Each entry that follows should be given again word for word; please leave out its pictures.

(Source material)

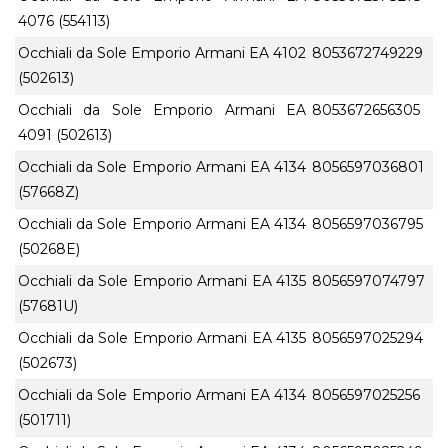
4076 (554113)
Occhiali da Sole Emporio Armani EA 4102
8053672749229
(502613)
Occhiali da Sole Emporio Armani EA
8053672656305
4091 (502613)
Occhiali da Sole Emporio Armani EA 4134
8056597036801
(57668Z)
Occhiali da Sole Emporio Armani EA 4134
8056597036795
(50268E)
Occhiali da Sole Emporio Armani EA 4135
8056597074797
(57681U)
Occhiali da Sole Emporio Armani EA 4135
8056597025294
(502673)
Occhiali da Sole Emporio Armani EA 4134
8056597025256
(501711)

(End Source material)

▶ [Your response]
4076 (554113)
Occhiali da Sole Emporio Armani EA 4102
8053672749229
(502613)
Occhiali da Sole Emporio Armani EA
8053672656305
4091 (502613)
Occhiali da Sole Emporio Armani EA 4134
8056597036801
(57668Z)
Occhiali da Sole Emporio Armani EA 4134
8056597036795
(50268E)
Occhiali da Sole Emporio Armani EA 4135
8056597074797
(57681U)
Occhiali da Sole Emporio Armani EA 4135
8056597025294
(502673)
Occhiali da Sole Emporio Armani EA 4134
8056597025256
(501711)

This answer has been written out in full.